Transcript Chapter 12:
Chapter 12:
Sound Localization and the
Auditory Scene
Overview of Questions
• What makes it possible to tell where a sound
is coming from in space?
• When we are listening to a number of musical
instruments playing at the same time, how
can we perceptually separate the sounds
coming from the different instruments?
• Why does music sound better in some
concert halls than in others?
Auditory Localization
• Auditory space - surrounds an observer and
exists wherever there is sound
• Researchers study how sounds are localized
in space by using:
– Azimuth coordinates - position left to right
– Elevation coordinates - position up and
down
– Distance coordinates - position from
observer
Figure 12.1 The three directions used for studying sound localization: azimuth (left-right); elevation (updown); and direction.
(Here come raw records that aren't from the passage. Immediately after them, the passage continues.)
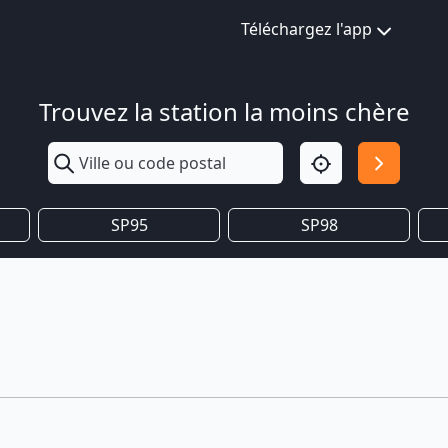
Téléchargez l'app
Trouvez la station la moins chère
SP95
SP98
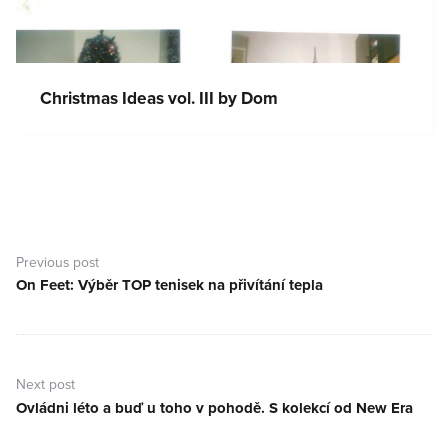
Christmas Ideas vol. III by Dom
Navigace
pro
Previous post
příspěvek
On Feet: Výběr TOP tenisek na přivítání tepla
Previous
post:
Next post
Ovládni léto a buď u toho v pohodě. S kolekcí od New Era
Next
post:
Auditory Localization - continued
• On average, people can localize sounds
– Directly in front of them most accurately
– To the sides and behind their heads least
accurately.
• Location cues are not contained in the
receptor cells like on the retina in vision; thus,
location for sounds must be calculated.
Figure 12.3 Comparing location information for vision and hearing. Vision: The bird and the cat are at
different locations and are imaged on different places on the retina. Hearing: The frequencies in the sounds
from the bird and the cat are spread out over the cochlea, with no regard to the locations of the bird and the
cat.
Cues for Sound Location
• Binaural cues - location cues based on the
comparison of the signals received by the left
and right ears
– Interaural time difference (ITD)- difference
between the times sounds reach the two
ears
• When distance to each ear is the same,
there are no differences in time.
• When the source is to the side of the
observer, the times will differ.
Figure 12.4 The principle behind interaural time difference (ITD). The tone directly in front of the listener, at
A, reaches the left and the right ears at the same time. However, when the tone is off to the side, at B, it
reaches the listener’s right before it reaches the left ear.
Binaural Cues
– Interaural level difference (ILD)- difference
in sound pressure level reaching the two
ears
• Reduction in intensity occurs for high
frequency sounds for the far ear.
–The head casts an acoustic shadow.
• This effect doesn’t occur for low
frequency sounds.
Figure 12.5. Why interaural level difference (ILD) occurs for high frequencies but not for low frequencies. (a)
When water ripples are small compared to an object, such as this boat, they are stopped by the object. (b)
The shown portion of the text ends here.